As the medical field continues to evolve, so will the technology used in surgical procedures. Bipolar forceps have already evolved in numerous ways.
The shapes of forceps have evolved to where hundreds of different forceps are available for surgeons.
Forceps have been developed to reduce char by rapidly distributing heat away from the tips by coating the tips with various metals and engineering tips with heat-dispersing cores.
Generators have evolved over the ninety-six years since their first use to provide higher frequency and varying duty cycles. Recent efforts have focused on providing even higher frequency alternating current with mixed results.
The one remaining problem with bipolar forceps is the activation of its generator, typically via a foot pedal.
All other modalities of electrosurgery are hand-switched. Monopolar electrosurgical pencils, and all forms of endoscopic electrosurgery, bipolar and monopolar, are hand-switched.
The only form of electrosurgery that is not hand switched is the bipolar forceps.

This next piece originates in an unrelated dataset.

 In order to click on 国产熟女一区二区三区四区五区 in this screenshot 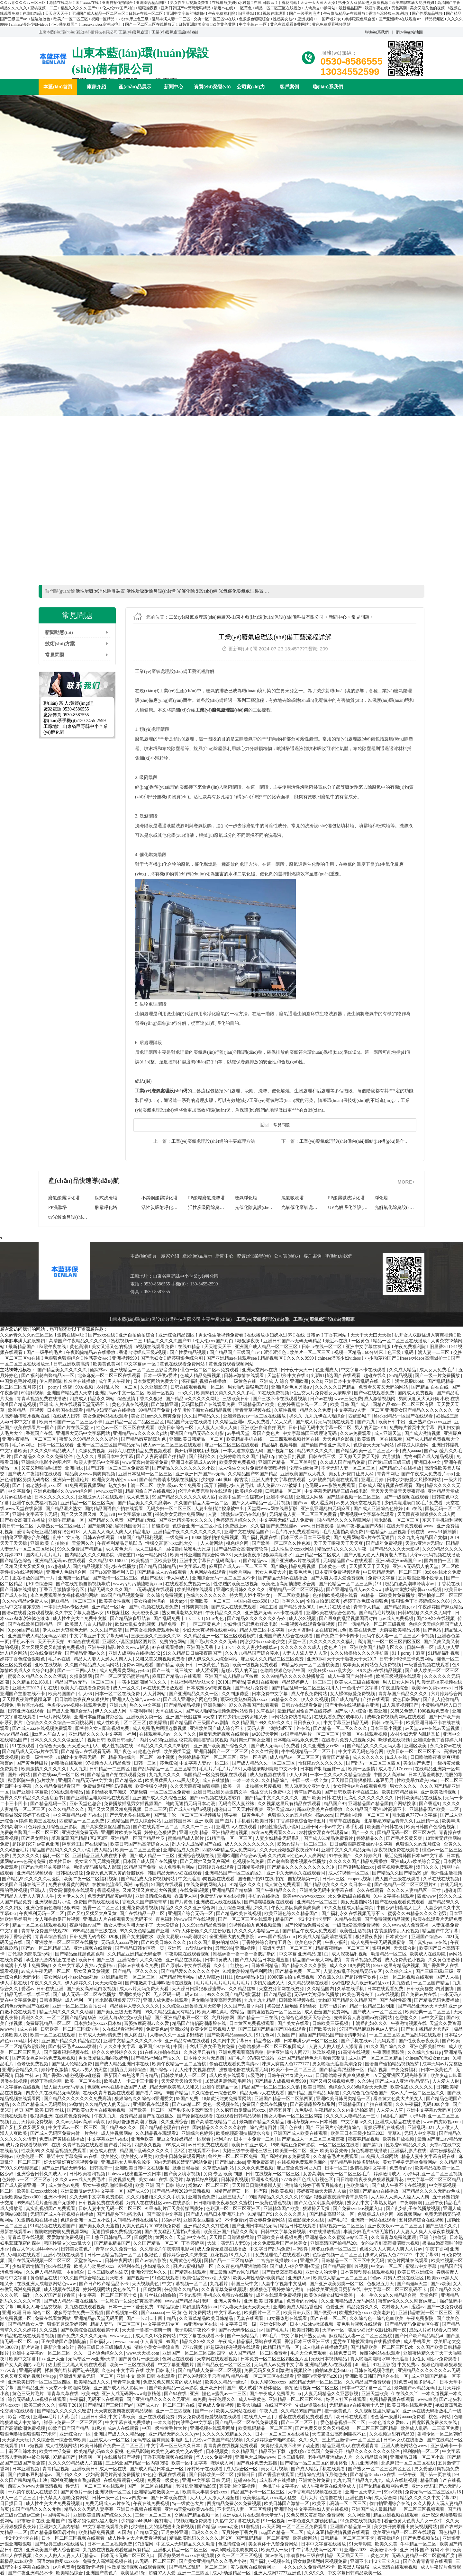 , I will do `click(380, 2468)`.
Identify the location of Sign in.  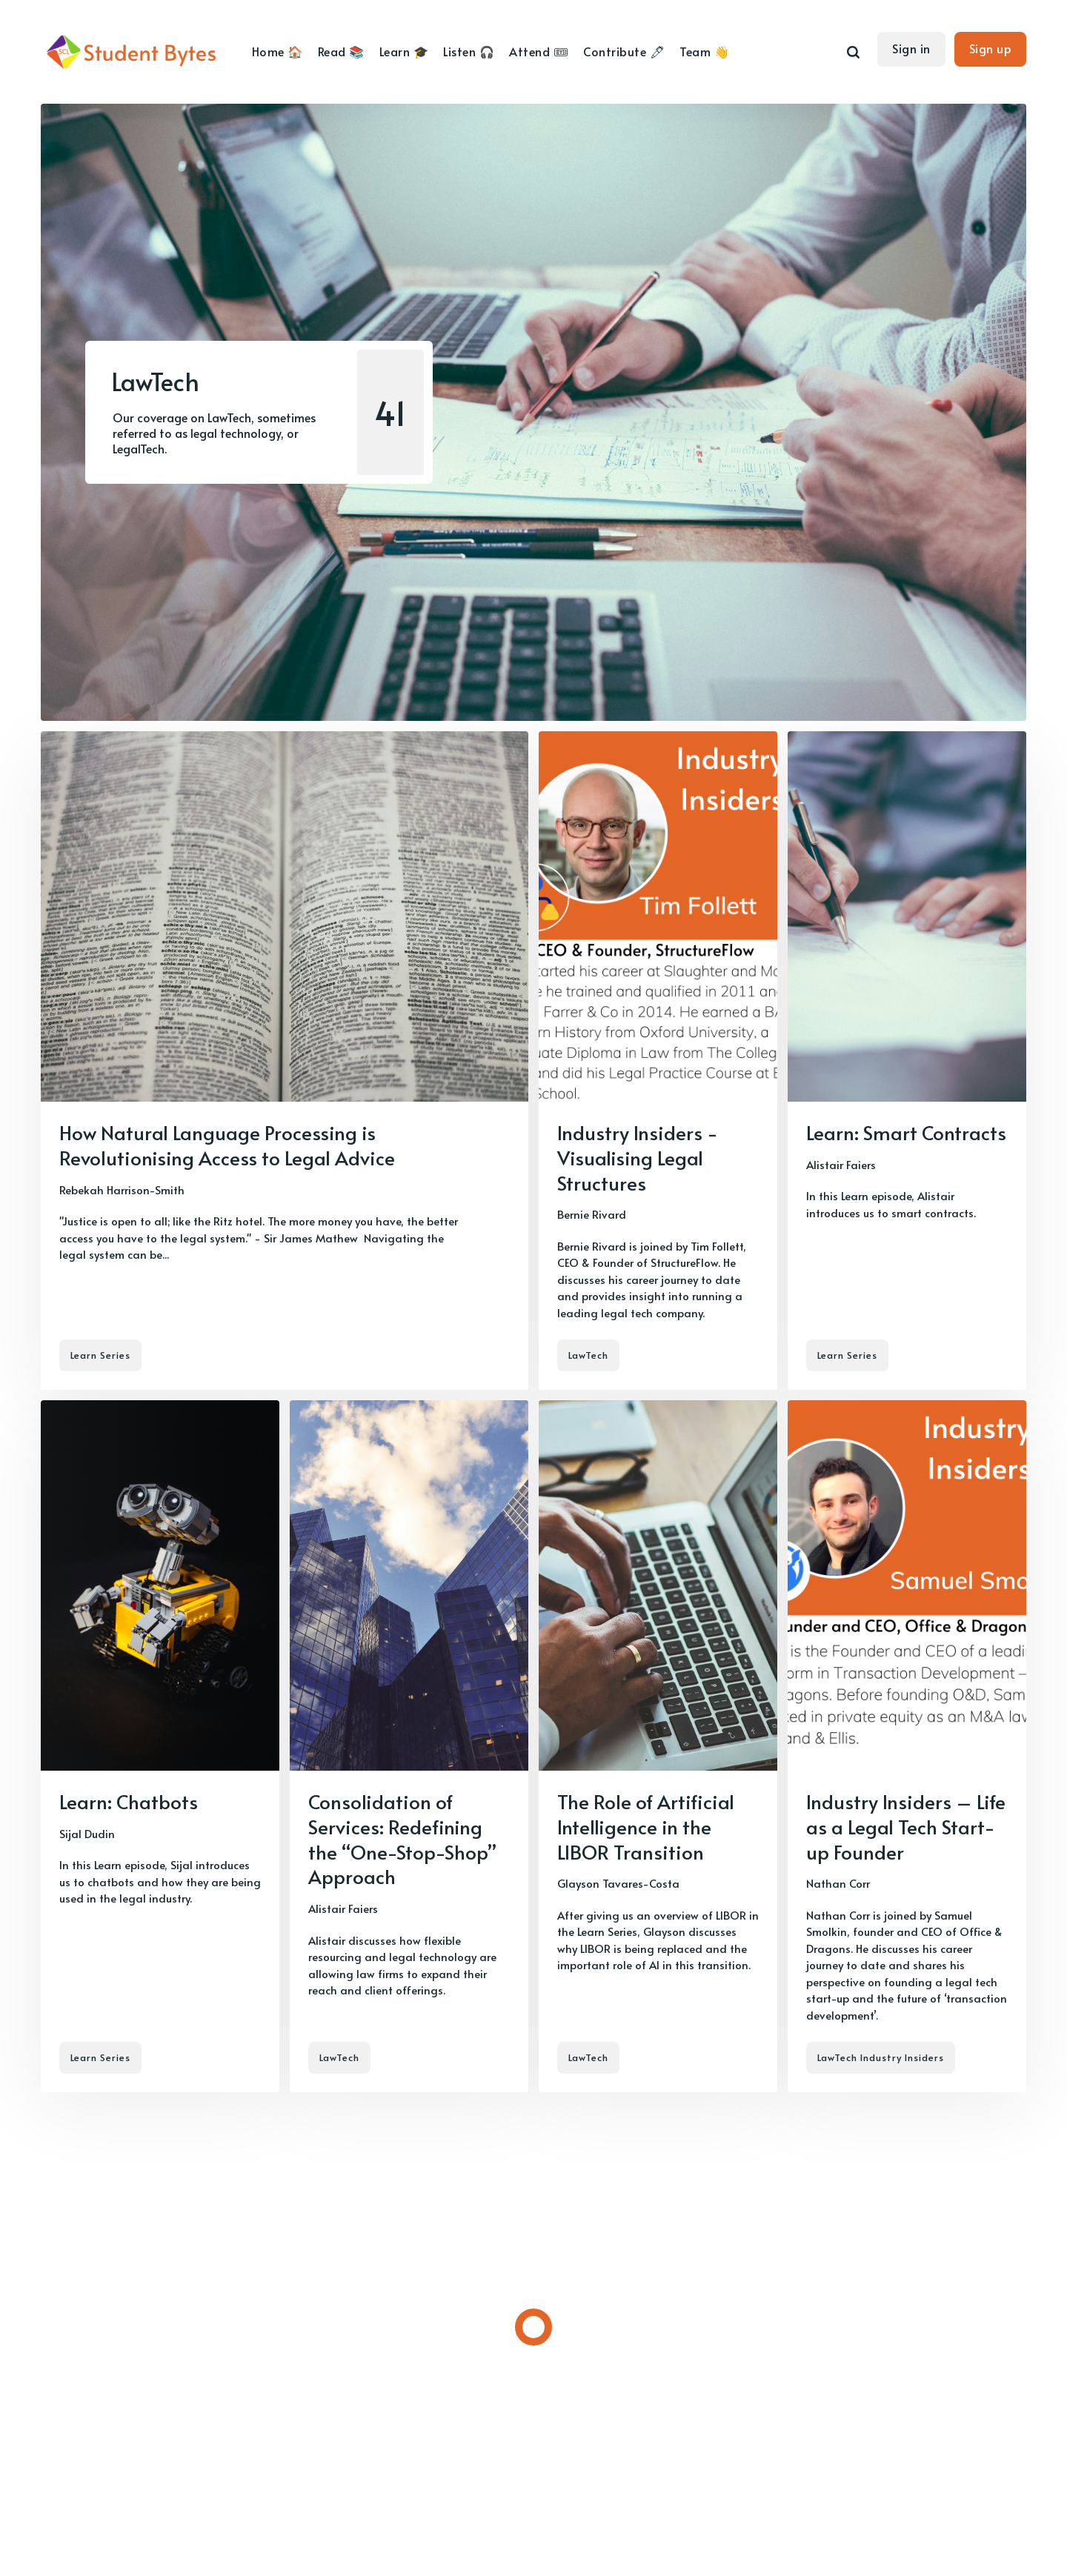 (911, 48).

Despite the claims of the most stoic surgeons, hand switching is problematic.
For various reasons, all surgeons must strongly favor using bipolar forceps over monopolar pencils to achieve hemostatic. Bipolar forceps limit current to the space between the forceps tips. The monopolar pencil involves the patient as a part of the electrosurgical circuit, with electrical current passing through the body in unpredictable and potentially devastating results.
Yet the foot pedal is such an impediment to using that surgeons use plain forceps and the monopolar pencil to achieve hemostasis - either deceived into thinking that the use of plane forceps in this manner somehow converts monopolar electrosurgery into bipolar electrosurgery. It does not.
Even surgeons claiming that the foot pedal is never a problem will "buzz" plane forceps to control bleeding adjacent to critical structures rather than using the appropriate instrument, the bipolar forceps. Why? Because they don't want to waste time searching for the bipolar forceps foot pedal.
"Buzzing" plane forceps is unacceptable today. It is inexcusable when it results in unnecessary damage to a patient.
BiPAD provides surgeons with hand-activation of bipolar forceps that makes these forceps as easy to use as the monopolar pencil.
BiPAD solves a 96-year-old problem, allowing surgeons to hand-switch almost every bipolar forceps using existing generators.
Now, there is no excuse. BiPAD hand switching makes bipolar forceps, the instrument of choice, as easy to use as the far more dangerous monopolar pencil for hemostasis.